International Women's Day website owners urged to stop 'exploiting' day
Open letter aims to push the website to be more transparent about how it operates and where its revenue goes
More than 900 people have signed an open letter calling on the owners of the website internationalwomensday.com to "contribute meaningfully" to the cause or step aside, reports The Guardian.
The letter argues that the platform has been "exploiting a social movement for financial gain without addressing the structural issues that International Women's Day was founded to highlight." It was written by two UK-based professionals and has been widely circulated on social media.
The criticism follows a report published in December by The Guardian, which revealed that a London-based marketing firm has for years operated a website that many British brands mistakenly believed to be linked to the United Nations' official International Women's Day initiative.
The United Nations has distanced itself from the site. Each year the website promotes its own theme for the day, which differs from the UN's official theme. This year, the site's theme is "Give to Gain."
Belinda Jane Batt, a coach who works with mothers and one of the letter's authors, said she felt compelled to speak out after years of observing the website's campaigns.
"There was just a lot of confusion that I was seeing on all of the social media channels and in my own networks of women about this conflation of the International Women's Day website with the movement of International Women's Day," she said.

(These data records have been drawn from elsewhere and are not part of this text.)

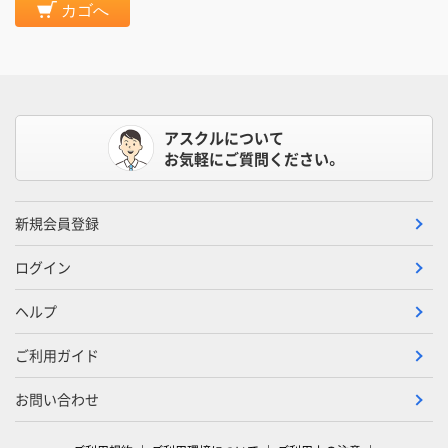
カゴへ
アスクルについて
お気軽にご質問ください。
新規会員登録
ログイン
ヘルプ
ご利用ガイド
お問い合わせ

She added that the movement risks being diluted by marketing-driven messaging.
"It is beginning to feel like the entire movement of International Women's Day is being watered down and turned into this kind of almost meaningless marketing, where the words and the themes don't actually seem to marry up with a genuine desire to advance women's rights."

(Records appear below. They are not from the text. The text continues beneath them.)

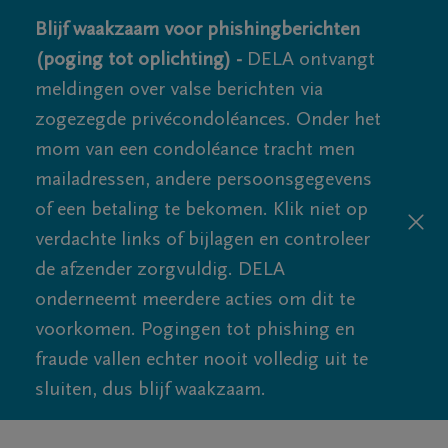
Blijf waakzaam voor phishingberichten
(poging tot oplichting) -
DELA ontvangt
meldingen over valse berichten via
zogezegde privécondoléances. Onder het
mom van een condoléance tracht men
mailadressen, andere persoonsgegevens
of een betaling te bekomen. Klik niet op
verdachte links of bijlagen en controleer
de afzender zorgvuldig. DELA
onderneemt meerdere acties om dit te
voorkomen. Pogingen tot phishing en
fraude vallen echter nooit volledig uit te
sluiten, dus blijf waakzaam.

Themes promoted by internationalwomensday.com have been adopted by several British organisations, including Sainsbury's, Barclays, the University of Warwick and UCL's School of Management. Some institutions have even cited them as though they were the official themes.
Responding to the criticism, the site's owners said that no single group owns International Women's Day and that their platform is "one of many organisations that mark the day globally." The website is operated by a company owned by marketing executive Glenda Slingsby, and its description of its relationship with the UN-recognised day has been described as vague.
Over the years, the site has partnered with several high-profile corporations, including the London Eye, MetLife, BP and Ernst & Young. It also sells merchandise and provides downloadable materials such as purple flag templates intended for promotional activities.
Mo Kanjilal, a Brighton-based founder of a diversity, equity and inclusion training company who also signed the letter, said the website's messaging reduces the seriousness of the day.
"The theme they announce is always quite corporate," she said. "Three words, kind of vacuous, making fun – in a way – of International Women's Day. You strike a pose or do a selfie and hug yourself."
She said this year's theme, "Give to Gain," was particularly frustrating given the ongoing global challenges facing women.
"We had girls killed in Iran, girls in Afghanistan that can't go to school. In this country, six years since the death and murder of Sarah Everard, the fight for women's rights is serious – 74,000 women a year lose their jobs through maternity discrimination. Asking us to pose and say 'Give to Gain' is not going to help with any of that," she said.
Batt said the open letter aims to push the website to be more transparent about how it operates and where its revenue goes.
"Where is all that money going? Is any of it going to causes that are for women, for women's advancement, for women's rights?" she asked. "I think these are things that need to be made more transparent."